Records for this task >>
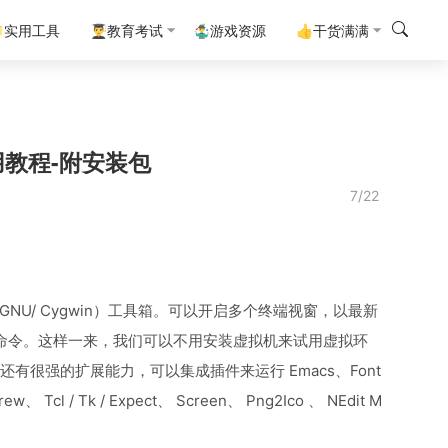
实用工具
👨‍🎓教育考试
🤹‍♂️游戏资源
👍干货满满
使用教程-附安装包
7/22
令集（GNU/ Cygwin）工具箱。可以开启多个终端视窗，以最新
U Unix 命令。这样一来，我们可以不用安装虚拟机来试用虚拟环
rm 还有很强的扩展能力，可以集成插件来运行 Emacs、Font
w、 Tcl / Tk / Expect、 Screen、 Png2Ico 、 NEdit M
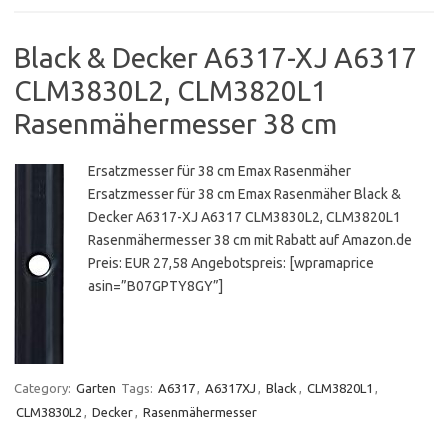
Black & Decker A6317-XJ A6317
CLM3830L2, CLM3820L1
Rasenmähermesser 38 cm
Ersatzmesser für 38 cm Emax Rasenmäher
Ersatzmesser für 38 cm Emax Rasenmäher Black &
Decker A6317-XJ A6317 CLM3830L2, CLM3820L1
Rasenmähermesser 38 cm mit Rabatt auf Amazon.de
Preis: EUR 27,58 Angebotspreis: [wpramaprice
asin=”B07GPTY8GY”]
Category:
Garten
Tags:
A6317
,
A6317XJ
,
Black
,
CLM3820L1
,
CLM3830L2
,
Decker
,
Rasenmähermesser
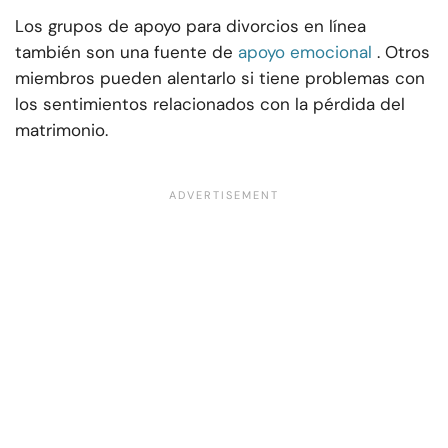
Los grupos de apoyo para divorcios en línea
también son una fuente de
apoyo emocional
. Otros
miembros pueden alentarlo si tiene problemas con
los sentimientos relacionados con la pérdida del
matrimonio.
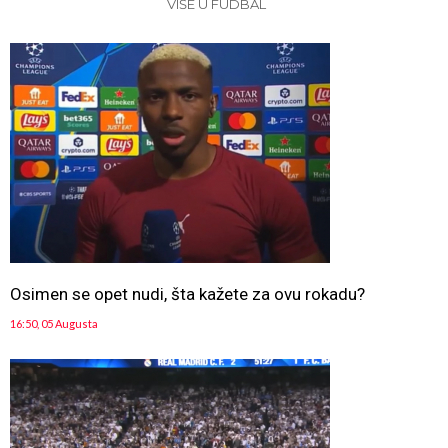
VIŠE U FUDBAL
Osimen se opet nudi, šta kažete za ovu rokadu?
16:50, 05 Augusta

What is being asked >>
Among the records, find each line where the word "Rasenmähermesser" occurs, and copy it.

Task answer >>
Rasenmähermesser 38 cm
Rasenmähermesser 38 cm mit Rabatt auf Amazon.de
Rasenmähermesser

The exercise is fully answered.